Relative survival rate for anthropogenic infection after cross-over vaccine serotype

<5-4> Safety investigation of Sututika puffer vaccine

In this study, we investigated the effects of type II (strain 31) vaccine on the experimental flounder (21 g), which were inoculated with 10 ⁶ cells / fish (High), 10 ⁵ cells / fish (Medium) and 10 ⁴ cells / And its safety and pathological findings were confirmed. Glucose, ALT, AST and total protein concentrations were measured using an automatic hematology analyzer. Histological examinations were performed according to the commercial method after fixing the kidney, spleen, liver, and gill in neutral formalin.

The safety of Sututika vaccine was evaluated by biochemical features and histopathological examination after vaccination. The blood biochemical characteristics (AST, ALT, GLU, and TP) were not significantly different between the groups, and the concentration was considered to be safe for flounder (p> 0.05, Table 9).

Changes in hematological characteristics (Mean ± SD)

Histopathological examination after vaccination with scutica showed no difference in pathological histology of the liver, kidney, spleen and intestine of the vaccine or control, indicating that the scutica vaccine was safe for flounder (Fig. 5).

<Example 6> Effectiveness of adjuvant-added scuticacid vaccine

The efficacy and safety of adjuvant - containing vaccine were investigated for the enhancement of vaccine efficacy and duration. In this study, molecular adjuvant and compound adjuvant, which are immune genes of flounder,

<6-1> Preparation of Molecular Adjuvant

Cloning and recombinant protein production of halibut immune-related genes

TNF-α, G-CSF, IL-1β, and CD40 were selected as candidates for the olive flounder immune-related genes to produce molecular adjuvant from olive flounder. Information on these genes was obtained from the GenBank database of the National Center for Biotechnology Information The genes already registered were selected and used in this study (Table 10). To amplify the ORF of each gene, primers were prepared by adding EcoR I to 5 'and Xho I base to 3' (Table 11). The primers were amplified by PCR, and then the immune genes were extracted by gel extraction and cloned into pET 22b vector. After cloning, the mutation of each gene and amino acid sequence was confirmed by sequencing. The pET 22b vector inserted with each of the flounder immune genes was transformed into E. coli BL21 (DE3). IPTG (isopropyl-D-thiogalactoside) prepared at 0, 0.1, and 0.5 mM was added to transformed E. coli BL21 and cultured at 37 ° C for 4 hours to induce the expression of the recombinant protein of the flounder immune system.
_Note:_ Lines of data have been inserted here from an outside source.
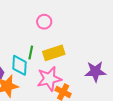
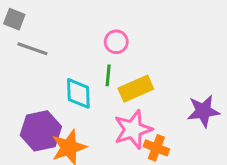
green line: (31, 53) -> (108, 75), moved
cyan diamond: (20, 65) -> (78, 93), moved

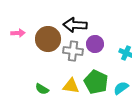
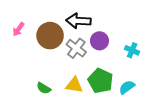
pink arrow: (18, 33) -> (18, 29), turned 128
gray cross: (73, 51) -> (76, 48), turned 30

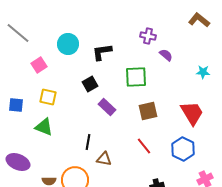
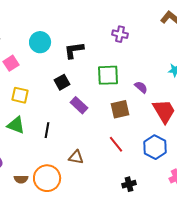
purple semicircle: (166, 55) -> (141, 87), moved
black line: (88, 142) -> (47, 130), moved

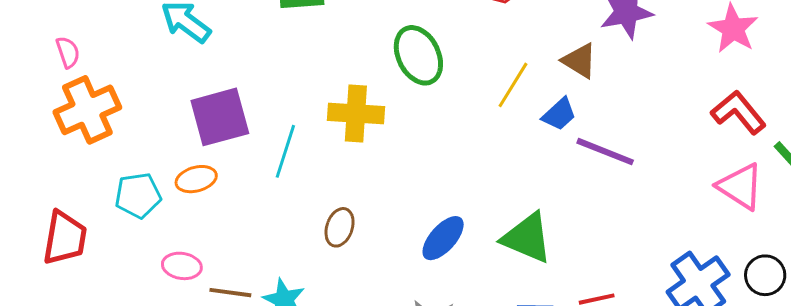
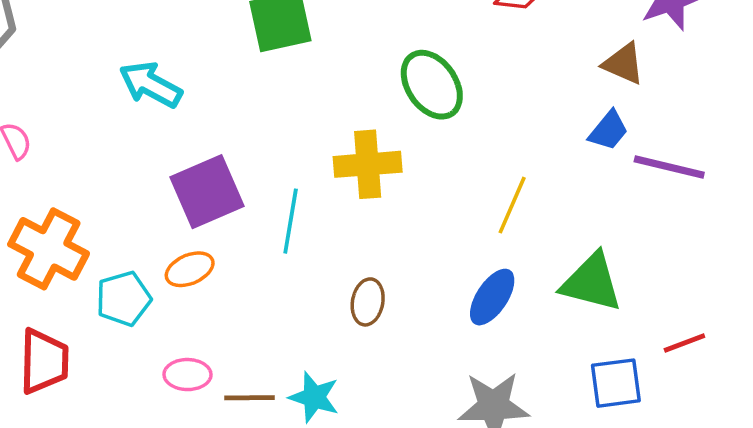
yellow line: (513, 85) -> (512, 205), moved
orange cross: (87, 110) -> (49, 249), moved, turned -30

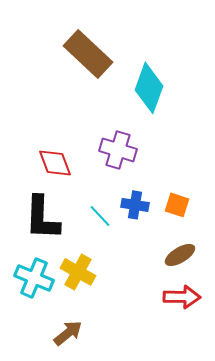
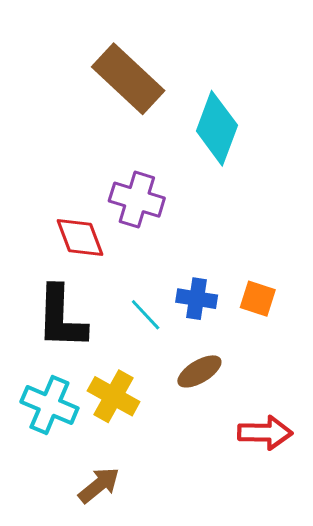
purple cross: (118, 150) -> (137, 200), moved
brown ellipse: (180, 255) -> (199, 371), moved

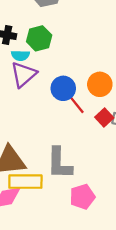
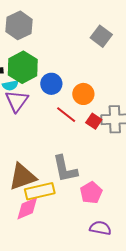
green hexagon: (39, 38) -> (23, 67), size x1.4
blue circle: (63, 88) -> (51, 84), moved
TNF (Tumor Necrosis factor) -a is a 17 kDa protein that is synthesized from a variety of cells stimulated by endotoxin, inflammatory mediators, or cytokines such as IL-1. Various TNF superfamilies have been identified in flounder and have been reported to function similar to TNF-α reported in mammals through their molecular biology and expression analysis. In the present invention, TNF of the registered number BAA94969 of GenBank was used (SEQ ID NO: 8).
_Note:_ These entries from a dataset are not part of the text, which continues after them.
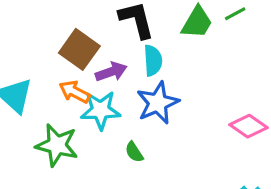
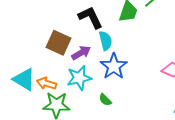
orange arrow: (75, 92) -> (46, 83), moved

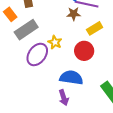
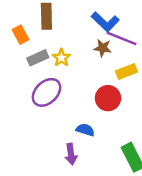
gray rectangle: (26, 30) -> (38, 58), size x0.7
yellow star: (55, 42) -> (61, 58), moved
blue semicircle: (71, 78) -> (85, 130), size x0.6

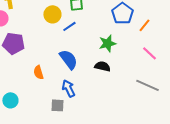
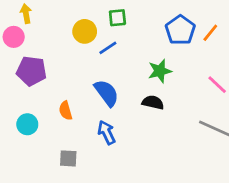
orange line: (144, 25) -> (210, 33), moved
cyan circle: (10, 100) -> (27, 124), moved
gray square: (57, 105) -> (68, 158), moved

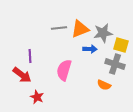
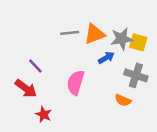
yellow square: (121, 45) -> (138, 42), moved
blue arrow: (90, 49) -> (106, 58), turned -32
purple line: (30, 56) -> (35, 66), turned -40

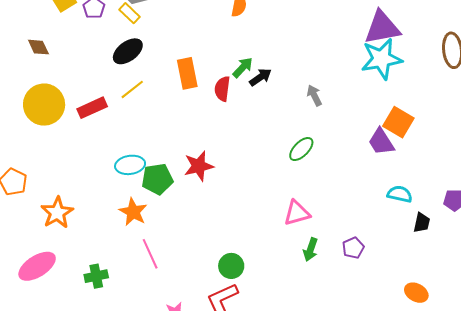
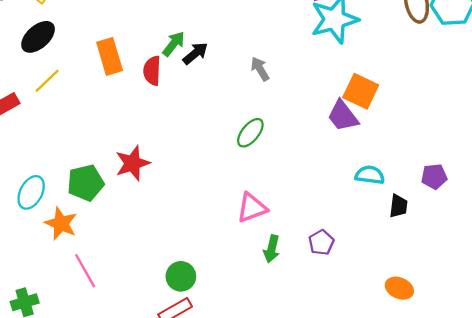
cyan ellipse: (130, 165) -> (31, 192), moved, turned -48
CD40 (Cluster of Differentiation 40) is a member of the tumor necrosis factor (TNFR) superfamily and is a member of the B cells, dendritic cells, endothelial cells, fibroblasts, Epithelial cells, and the like. CD40 is also a typical antigen receptor that causes an immune response. In the present invention, CD40 of the registered number BAC87848 of GenBank was used (SEQ ID NO: 9).
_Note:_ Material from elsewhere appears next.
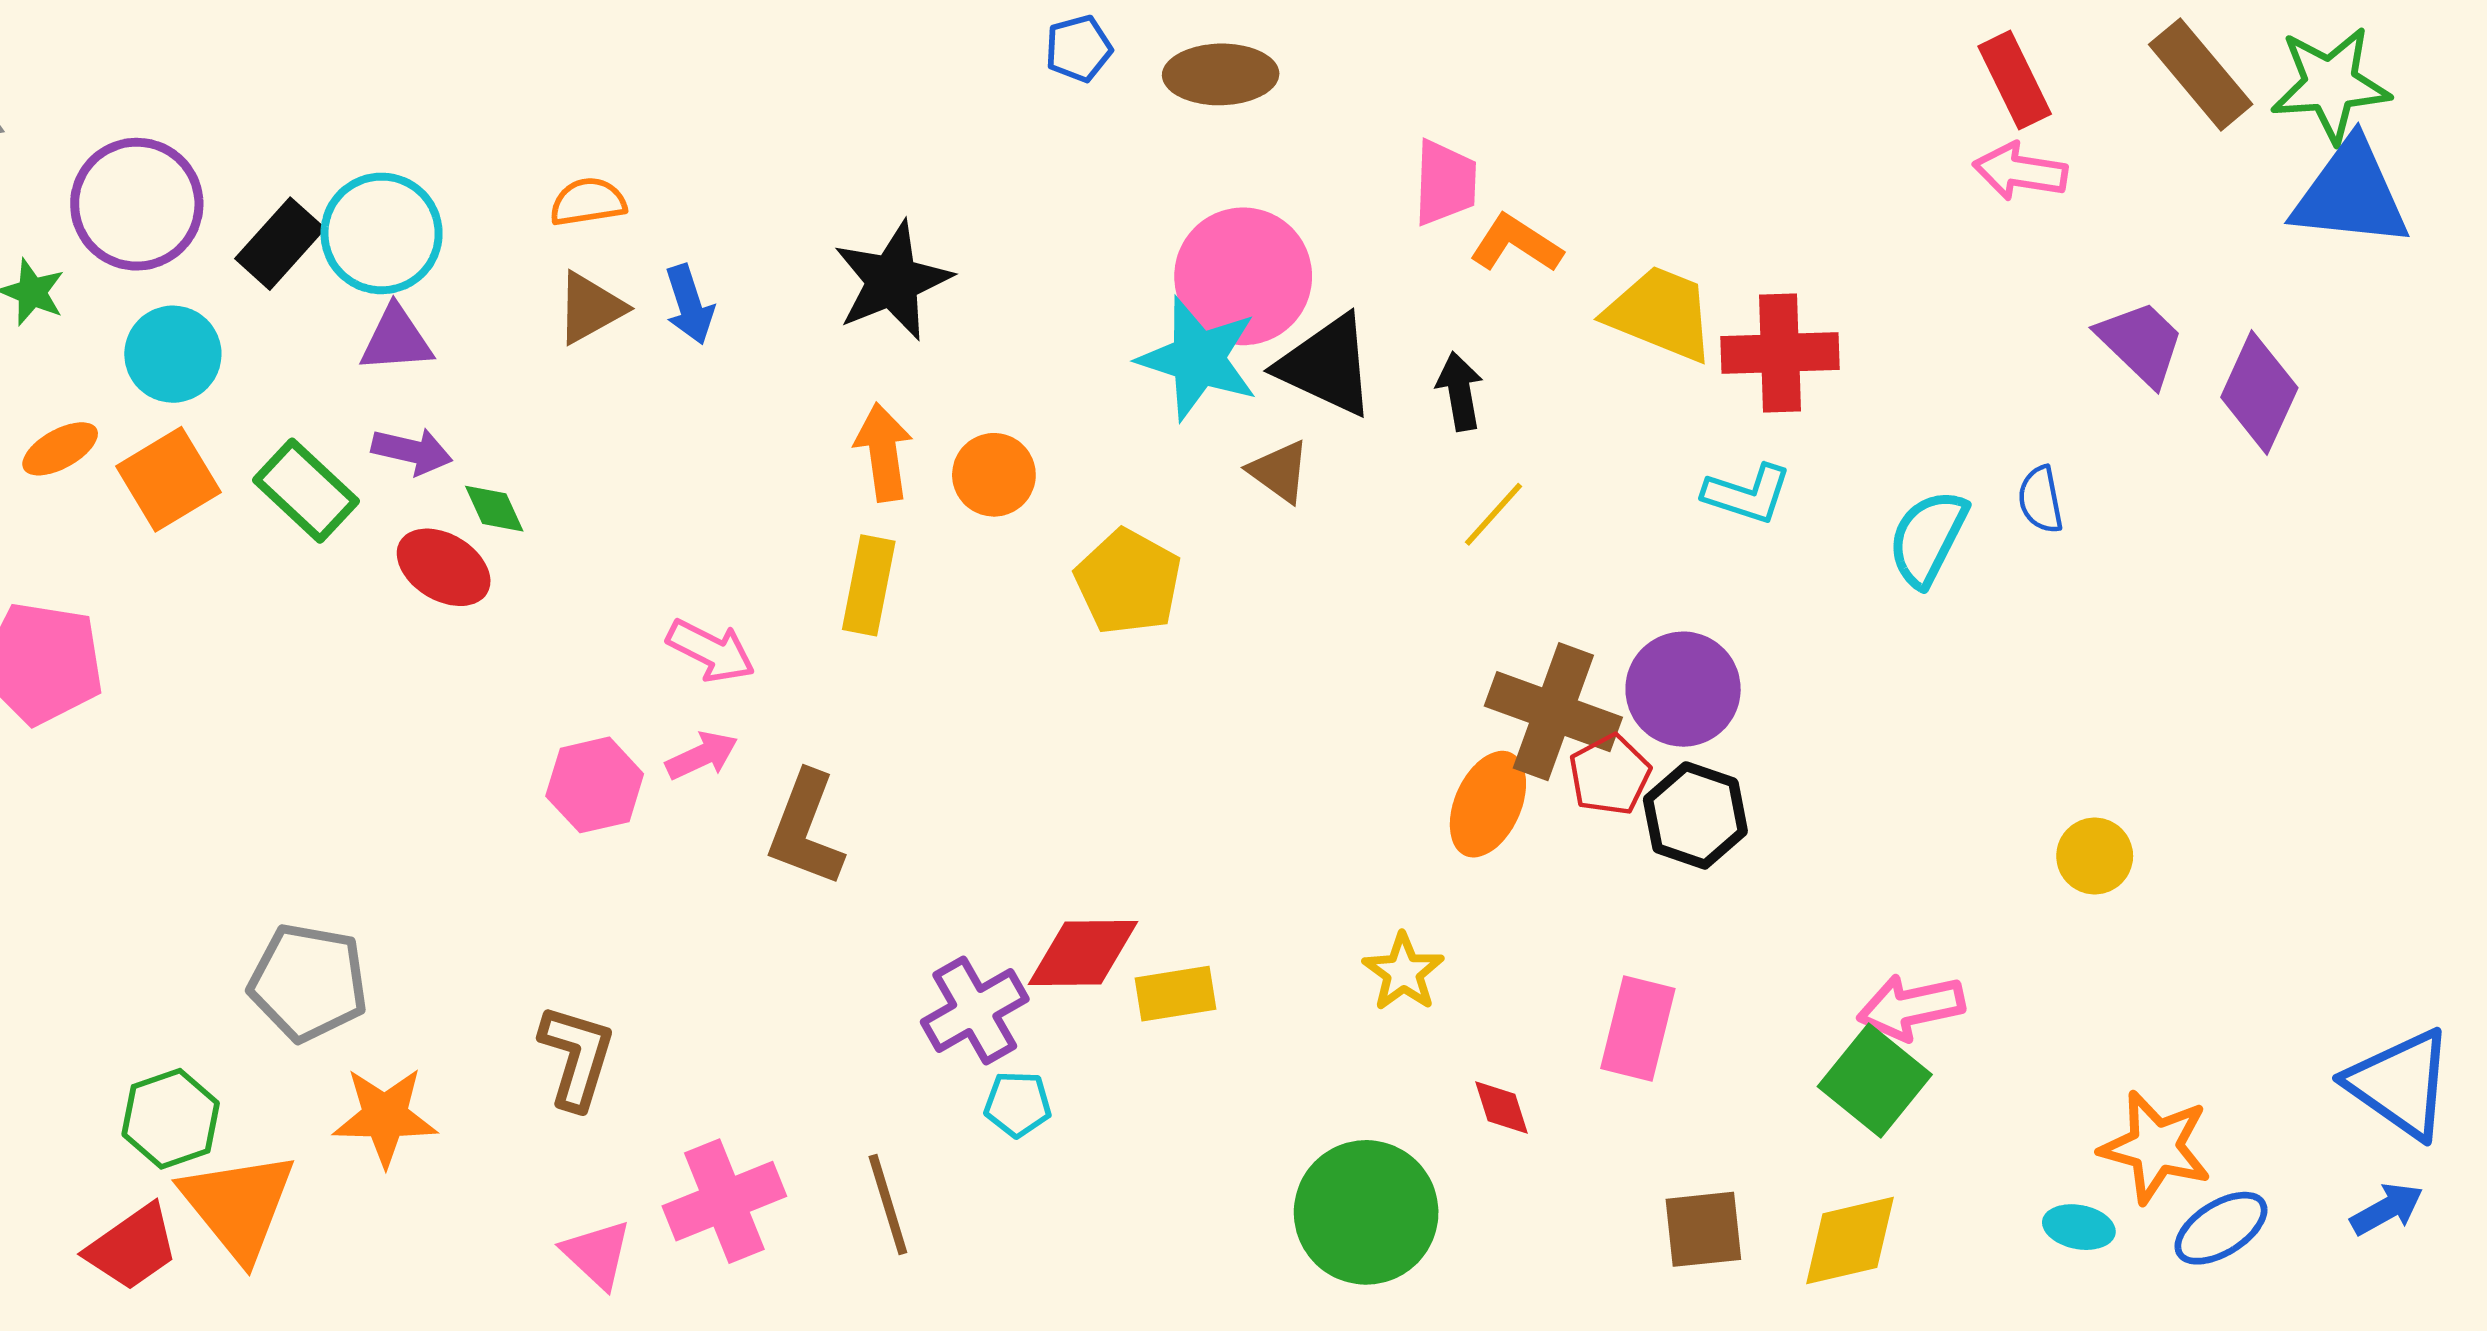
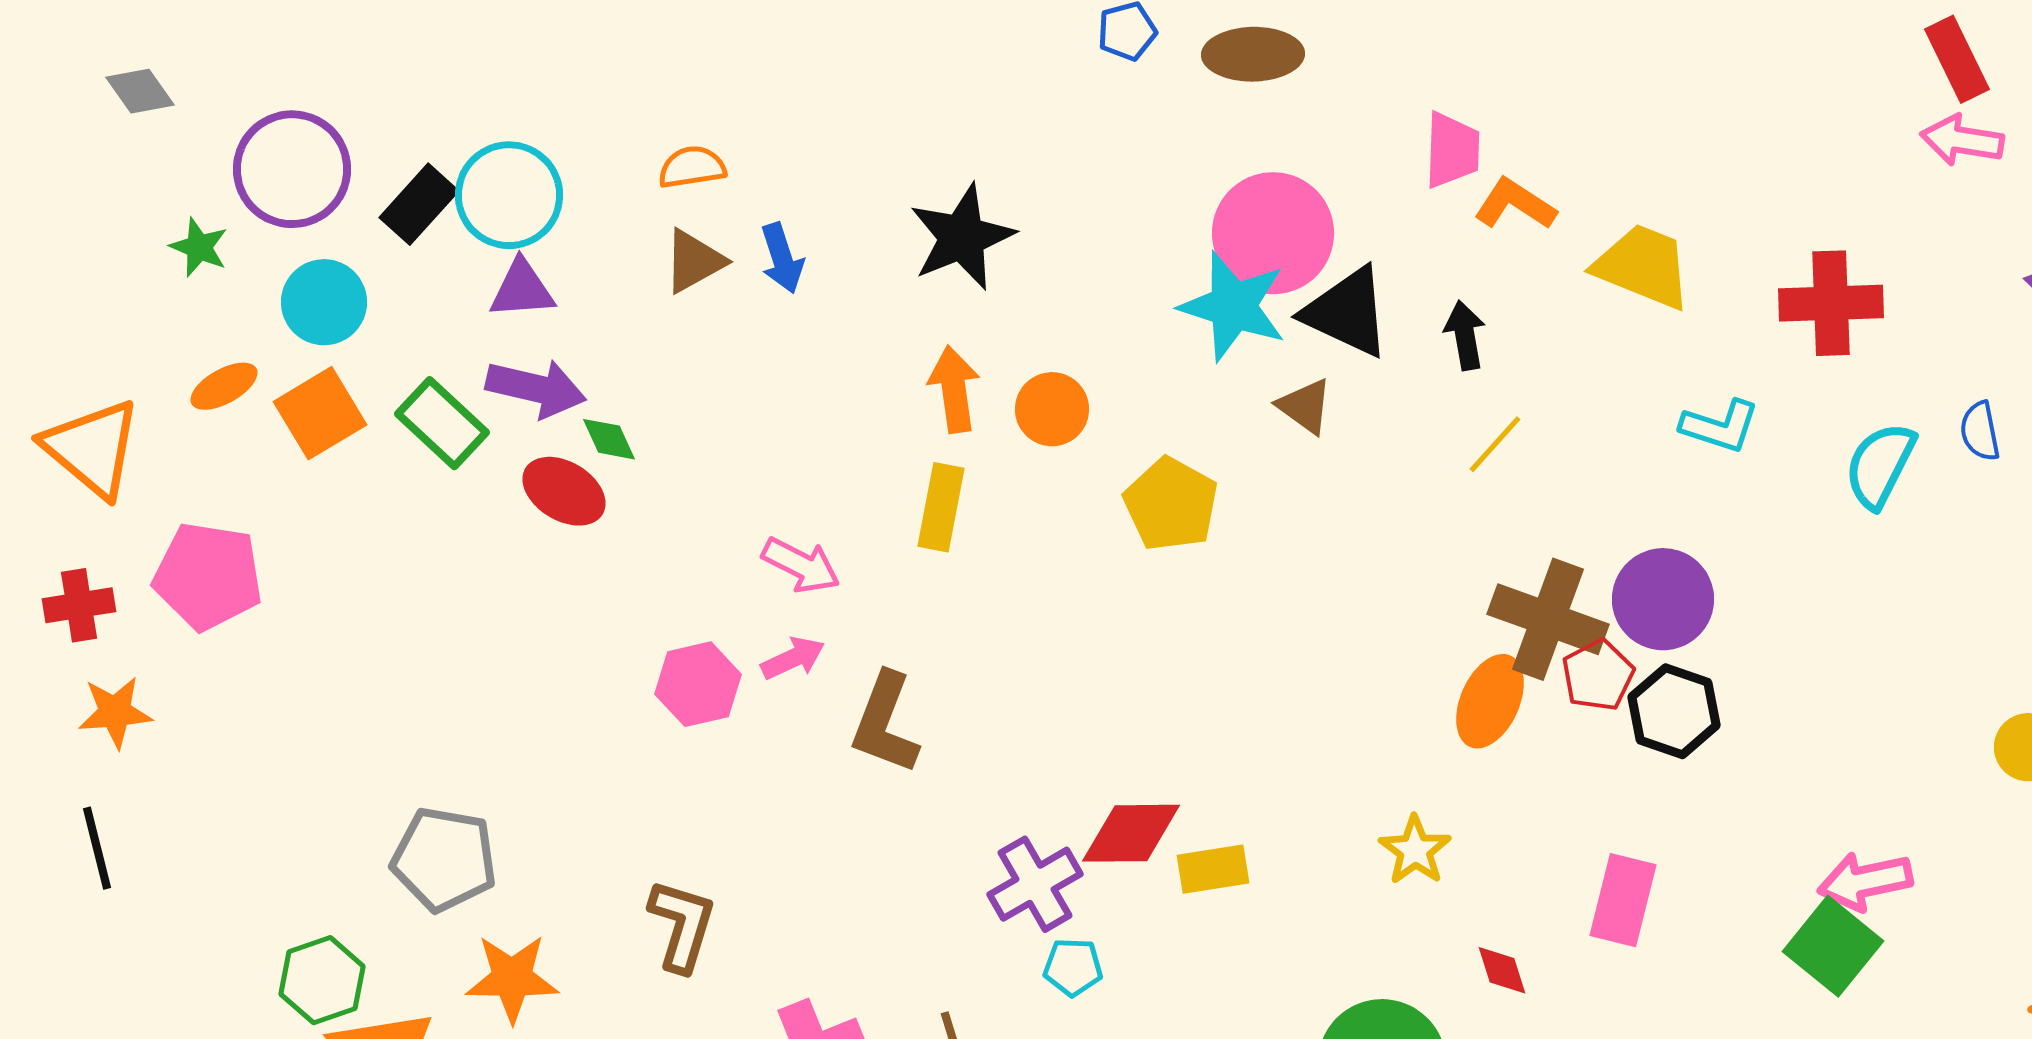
red cross: (1780, 353) -> (1831, 303), moved
purple arrow: (412, 451) -> (536, 388), size x1.4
IL-1β (Interleukin 1β) is a typical cytokine that causes an inflammatory response. Especially, in flounder, their functions have been analyzed by various researchers and the ability of IL-1β to induce immune response has been analyzed through cDNA microarray technique. In the present invention, IL-1? Of the GenBank registration number BAB86882 was used (SEQ ID NO: 10).

The granulocyte colony stimulating factor (G-CSF) is a glycoprotein cytokine that plays an important role in the hematopoiesis of phagocytic neutrophils and plays a pivotal role in neutrophil-based immune responses. Their presence was also reported in fish. In the present invention, G-CSF of the registered number BAE16320 of GenBank was used (SEQ ID NO: 11).

In the present invention, a recombinant protein was designed to investigate the possibility and utility of TNF-α, CD40, IL-1β and G-CSF, which are important immunity-related genes in flounder, as molecular adjuvant. However, SDS-PAGE analysis showed that only TNF-α (about 26 kDa), CD40 (about 33 kDa), IL-1β (about 30 kDa) and G-CSF Was expressed in insoluble form (Fig. 6).

The nucleotide sequence of the oligonucleotide primer

Soluble form recombinant protein production and purification

G-CSF was selected from four candidates for producing the flounder immunity-related recombinant protein and cloned by attaching MBP (Maltose binding protein, 40 kDa) to the N-terminus of G-CSF as a fusion partner and adding IPTG to the recombinant protein . Expression-induced G-CSF recombinant proteins were purified using MBP affinity resin.

 In order to express G-CSF in E. coli BL21 (DE) stably in a soluble form, MBP was attached to the N-terminus of G-CSF as a fusion partner, Cloning was performed, and it was confirmed that soluble form of recombinant protein (rPoGCSF) was produced at 25 ° C by IPTG induction. In particular, rPoGCSF was expressed in E. coli BL21 (DE), and the purified protein was purified using MBP affinity resin and eluted with elution buffer containing 10 mM maltose (Fig. 7) .

<6-2> In vitro stimulation of leukocyte immune gene by molecular adjuvant

G- CSF Of the recombinant protein (rPoGCSF)  Depending on concentration stimulus Leucocyte  Investigation of the expression level of immune-related genes

  Fluconazole (rPoGCSF) was added at concentrations of 10, 1, and 0.1 μg / mL for 1, 3, 6, 12 and 24 hours after peritoneal flukes were isolated from peritoneal flounder. Total RNA was isolated from stimulated white blood cells by using RNA purification kit (Amersham Pharmacia, Piscataway, NJ, USA). To extract cDNA, the extracted total RNA was purified using Recombinant DNase I-RNase free kit (TaKaRa, Japan) And treated with DNase according to the manufacturer's method. After that, total RNA treated with DNase was synthesized with cDNA using cDNA synthesis kit (Stratagene, LaJolla, CA, USA).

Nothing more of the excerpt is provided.